- EXERCISE DETAILS: Repeat the following data exactly, omitting pictures.

────────────────────

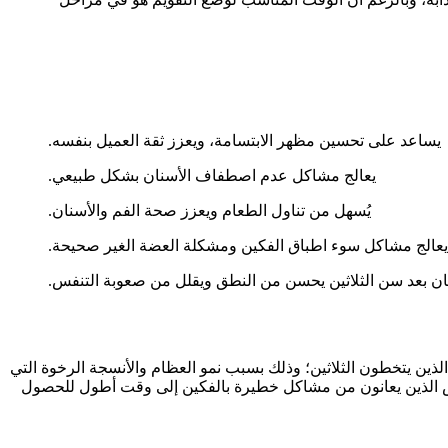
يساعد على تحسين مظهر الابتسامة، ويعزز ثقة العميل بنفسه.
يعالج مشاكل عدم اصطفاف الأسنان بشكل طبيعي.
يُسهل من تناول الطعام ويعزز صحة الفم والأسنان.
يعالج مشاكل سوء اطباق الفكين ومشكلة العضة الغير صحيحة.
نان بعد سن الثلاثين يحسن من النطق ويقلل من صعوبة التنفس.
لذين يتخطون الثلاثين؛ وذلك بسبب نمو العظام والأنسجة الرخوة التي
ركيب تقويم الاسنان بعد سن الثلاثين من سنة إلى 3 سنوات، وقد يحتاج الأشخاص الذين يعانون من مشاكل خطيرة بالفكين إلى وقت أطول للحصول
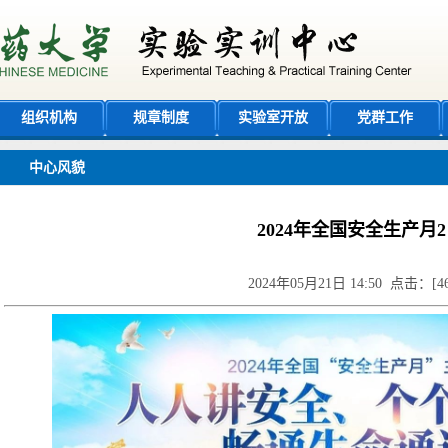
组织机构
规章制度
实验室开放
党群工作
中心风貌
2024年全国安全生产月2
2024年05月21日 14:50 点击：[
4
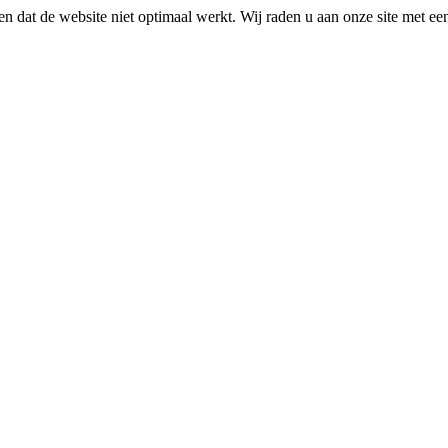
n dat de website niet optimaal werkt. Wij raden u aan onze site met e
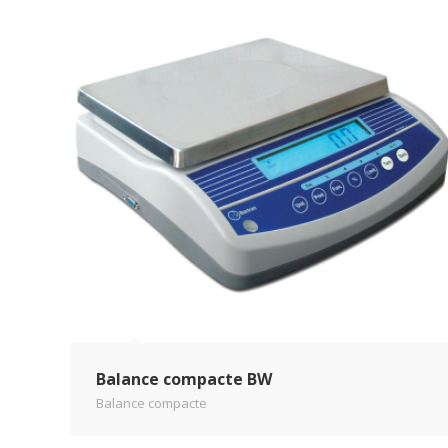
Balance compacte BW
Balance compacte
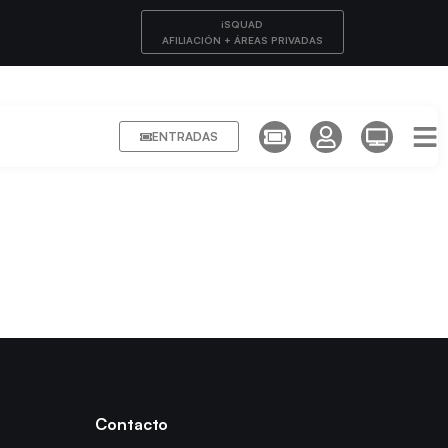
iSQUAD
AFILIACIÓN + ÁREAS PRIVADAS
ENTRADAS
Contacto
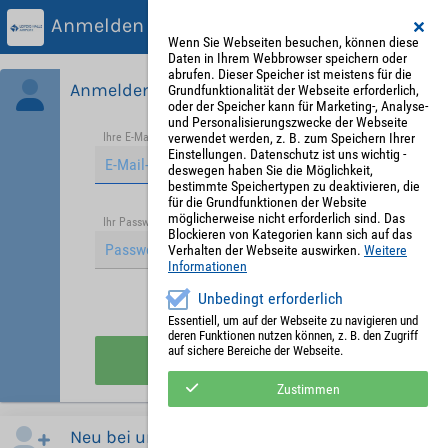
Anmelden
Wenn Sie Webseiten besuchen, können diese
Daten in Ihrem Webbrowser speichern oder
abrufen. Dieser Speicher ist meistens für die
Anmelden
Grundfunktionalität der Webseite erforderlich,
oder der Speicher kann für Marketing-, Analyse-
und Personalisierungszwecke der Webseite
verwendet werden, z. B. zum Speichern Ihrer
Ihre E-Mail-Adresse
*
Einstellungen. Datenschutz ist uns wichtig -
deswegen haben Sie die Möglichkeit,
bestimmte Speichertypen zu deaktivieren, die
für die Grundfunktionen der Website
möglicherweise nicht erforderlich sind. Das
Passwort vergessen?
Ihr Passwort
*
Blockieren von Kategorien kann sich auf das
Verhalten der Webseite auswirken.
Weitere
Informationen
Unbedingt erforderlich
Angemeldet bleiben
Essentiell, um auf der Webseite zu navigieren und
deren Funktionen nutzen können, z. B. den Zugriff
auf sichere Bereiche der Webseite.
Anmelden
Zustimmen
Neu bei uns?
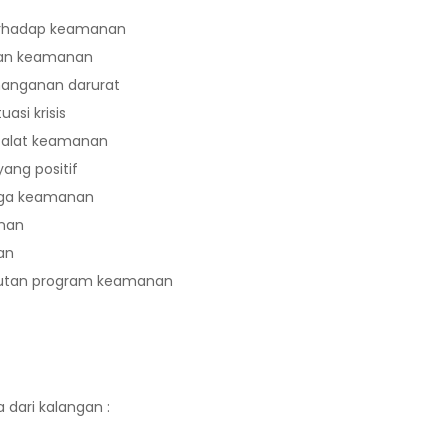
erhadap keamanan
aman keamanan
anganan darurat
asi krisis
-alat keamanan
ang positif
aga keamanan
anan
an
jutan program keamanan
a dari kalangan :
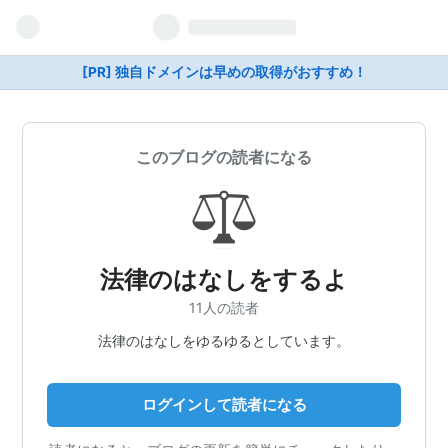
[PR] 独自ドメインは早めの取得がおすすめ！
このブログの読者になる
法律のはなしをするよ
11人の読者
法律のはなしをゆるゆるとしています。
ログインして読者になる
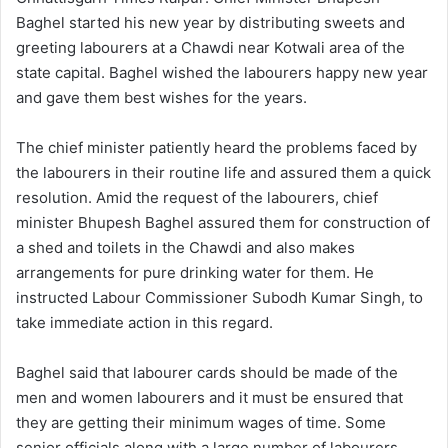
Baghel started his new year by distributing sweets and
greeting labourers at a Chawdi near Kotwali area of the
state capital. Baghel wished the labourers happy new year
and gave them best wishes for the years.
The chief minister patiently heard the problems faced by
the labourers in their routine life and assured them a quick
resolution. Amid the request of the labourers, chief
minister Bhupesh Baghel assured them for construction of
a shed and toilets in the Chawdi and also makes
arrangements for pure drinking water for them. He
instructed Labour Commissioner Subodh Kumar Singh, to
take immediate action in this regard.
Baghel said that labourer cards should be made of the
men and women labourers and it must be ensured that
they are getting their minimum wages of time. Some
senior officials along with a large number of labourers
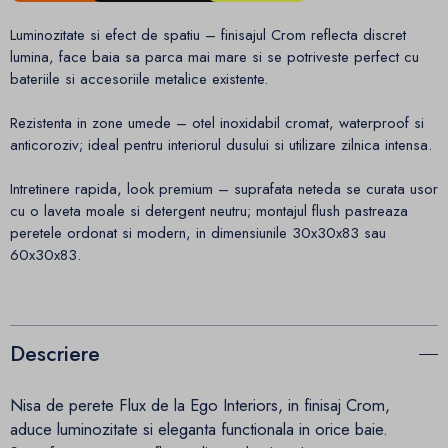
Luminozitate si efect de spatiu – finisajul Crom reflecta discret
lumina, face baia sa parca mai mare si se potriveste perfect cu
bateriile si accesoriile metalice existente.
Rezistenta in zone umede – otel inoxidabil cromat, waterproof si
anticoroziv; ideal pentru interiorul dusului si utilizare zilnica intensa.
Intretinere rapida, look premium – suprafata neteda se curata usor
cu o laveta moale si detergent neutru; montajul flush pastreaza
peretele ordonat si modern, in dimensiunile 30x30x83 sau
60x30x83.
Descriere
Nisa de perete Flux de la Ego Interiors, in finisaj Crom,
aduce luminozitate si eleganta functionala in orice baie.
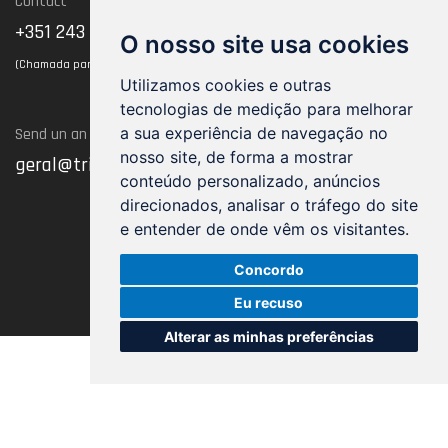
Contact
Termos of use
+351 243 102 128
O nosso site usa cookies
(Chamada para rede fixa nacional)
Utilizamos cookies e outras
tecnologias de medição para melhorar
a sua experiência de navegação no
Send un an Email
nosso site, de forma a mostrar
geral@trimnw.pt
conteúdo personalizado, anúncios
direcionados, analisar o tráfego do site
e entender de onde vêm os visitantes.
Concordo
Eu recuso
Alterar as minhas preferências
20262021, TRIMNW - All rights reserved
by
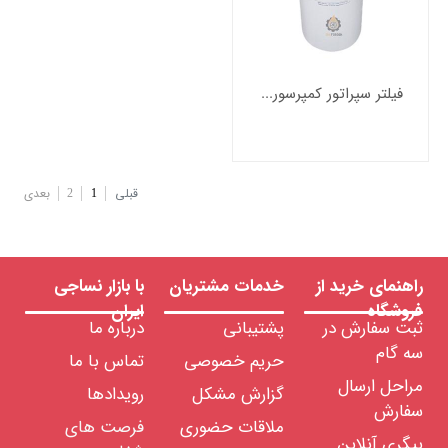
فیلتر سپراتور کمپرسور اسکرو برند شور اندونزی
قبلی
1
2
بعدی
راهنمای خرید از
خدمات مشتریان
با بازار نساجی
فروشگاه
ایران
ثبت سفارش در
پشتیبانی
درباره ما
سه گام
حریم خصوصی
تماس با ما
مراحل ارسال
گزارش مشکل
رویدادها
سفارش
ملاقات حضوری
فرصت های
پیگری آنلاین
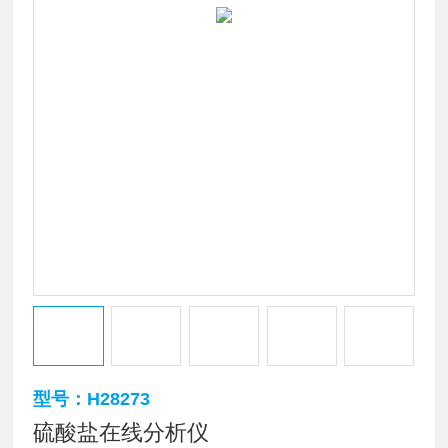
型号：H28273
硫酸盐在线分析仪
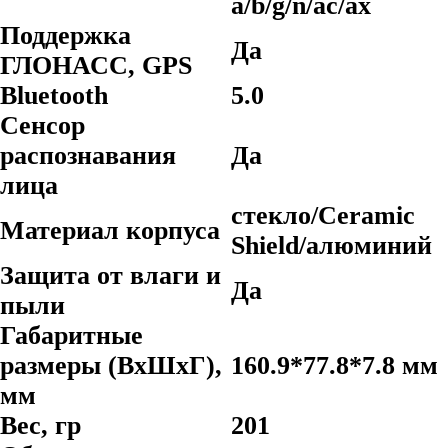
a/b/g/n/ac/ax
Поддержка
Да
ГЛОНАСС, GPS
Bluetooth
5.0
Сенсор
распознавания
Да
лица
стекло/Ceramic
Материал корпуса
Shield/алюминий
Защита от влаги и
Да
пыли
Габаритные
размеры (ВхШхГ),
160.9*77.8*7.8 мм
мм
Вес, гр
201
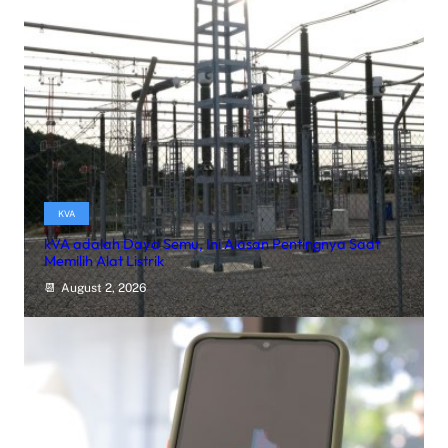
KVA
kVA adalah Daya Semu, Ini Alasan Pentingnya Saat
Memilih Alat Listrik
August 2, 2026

────────────────────

- EXPECTED OUTPUT:
يساعد على تحسين مظهر الابتسامة، ويعزز ثقة العميل بنفسه.
يعالج مشاكل عدم اصطفاف الأسنان بشكل طبيعي.
يُسهل من تناول الطعام ويعزز صحة الفم والأسنان.
يعالج مشاكل سوء اطباق الفكين ومشكلة العضة الغير صحيحة.
نان بعد سن الثلاثين يحسن من النطق ويقلل من صعوبة التنفس.
لذين يتخطون الثلاثين؛ وذلك بسبب نمو العظام والأنسجة الرخوة التي
ركيب تقويم الاسنان بعد سن الثلاثين من سنة إلى 3 سنوات، وقد يحتاج الأشخاص الذين يعانون من مشاكل خطيرة بالفكين إلى وقت أطول للحصول
组织机构
规章制度
实验室开放
党群工作
中心风貌
2024年全国安全生产月2
2024年05月21日 14:50 点击：[
4
n dat de website niet optimaal werkt. Wij raden u aan onze site met e
Balance compacte BW
Balance compacte
iSQUAD
AFILIACIÓN + ÁREAS PRIVADAS
ENTRADAS
Contacto
Anmelden
Wenn Sie Webseiten besuchen, können diese
Daten in Ihrem Webbrowser speichern oder
abrufen. Dieser Speicher ist meistens für die
Anmelden
Grundfunktionalität der Webseite erforderlich,
oder der Speicher kann für Marketing-, Analyse-
und Personalisierungszwecke der Webseite
verwendet werden, z. B. zum Speichern Ihrer
Ihre E-Mail-Adresse
*
Einstellungen. Datenschutz ist uns wichtig -
deswegen haben Sie die Möglichkeit,
bestimmte Speichertypen zu deaktivieren, die
für die Grundfunktionen der Website
möglicherweise nicht erforderlich sind. Das
Passwort vergessen?
Ihr Passwort
*
Blockieren von Kategorien kann sich auf das
Verhalten der Webseite auswirken.
Weitere
Informationen
Unbedingt erforderlich
Angemeldet bleiben
Essentiell, um auf der Webseite zu navigieren und
deren Funktionen nutzen können, z. B. den Zugriff
auf sichere Bereiche der Webseite.
Anmelden
Zustimmen
Neu bei uns?
erhadap keamanan
aman keamanan
anganan darurat
asi krisis
-alat keamanan
ang positif
aga keamanan
anan
an
jutan program keamanan
a dari kalangan :
[PR] 独自ドメインは早めの取得がおすすめ！
このブログの読者になる
法律のはなしをするよ
11人の読者
法律のはなしをゆるゆるとしています。
ログインして読者になる
Baghel started his new year by distributing sweets and
greeting labourers at a Chawdi near Kotwali area of the
state capital. Baghel wished the labourers happy new year
and gave them best wishes for the years.
The chief minister patiently heard the problems faced by
the labourers in their routine life and assured them a quick
resolution. Amid the request of the labourers, chief
minister Bhupesh Baghel assured them for construction of
a shed and toilets in the Chawdi and also makes
arrangements for pure drinking water for them. He
instructed Labour Commissioner Subodh Kumar Singh, to
take immediate action in this regard.
Baghel said that labourer cards should be made of the
men and women labourers and it must be ensured that
they are getting their minimum wages of time. Some
senior officials along with a large number of labourers
Luminozitate si efect de spatiu – finisajul Crom reflecta discret
lumina, face baia sa parca mai mare si se potriveste perfect cu
bateriile si accesoriile metalice existente.
Rezistenta in zone umede – otel inoxidabil cromat, waterproof si
anticoroziv; ideal pentru interiorul dusului si utilizare zilnica intensa.
Intretinere rapida, look premium – suprafata neteda se curata usor
cu o laveta moale si detergent neutru; montajul flush pastreaza
peretele ordonat si modern, in dimensiunile 30x30x83 sau
60x30x83.
Descriere
Nisa de perete Flux de la Ego Interiors, in finisaj Crom,
aduce luminozitate si eleganta functionala in orice baie.
Contact
Termos of use
+351 243 102 128
O nosso site usa cookies
(Chamada para rede fixa nacional)
Utilizamos cookies e outras
tecnologias de medição para melhorar
a sua experiência de navegação no
Send un an Email
nosso site, de forma a mostrar
geral@trimnw.pt
conteúdo personalizado, anúncios
direcionados, analisar o tráfego do site
e entender de onde vêm os visitantes.
Concordo
Eu recuso
Alterar as minhas preferências
20262021, TRIMNW - All rights reserved
by
فیلتر سپراتور کمپرسور اسکرو برند شور اندونزی
قبلی
1
2
بعدی
راهنمای خرید از
خدمات مشتریان
با بازار نساجی
فروشگاه
ایران
ثبت سفارش در
پشتیبانی
درباره ما
سه گام
حریم خصوصی
تماس با ما
مراحل ارسال
گزارش مشکل
رویدادها
سفارش
ملاقات حضوری
فرصت های
پیگری آنلاین
型号：H28273
硫酸盐在线分析仪
a/b/g/n/ac/ax
Поддержка
Да
ГЛОНАСС, GPS
Bluetooth
5.0
Сенсор
распознавания
Да
лица
стекло/Ceramic
Материал корпуса
Shield/алюминий
Защита от влаги и
Да
пыли
Габаритные
размеры (ВхШхГ),
160.9*77.8*7.8 мм
мм
Вес, гр
201
KVA
kVA adalah Daya Semu, Ini Alasan Pentingnya Saat
Memilih Alat Listrik
August 2, 2026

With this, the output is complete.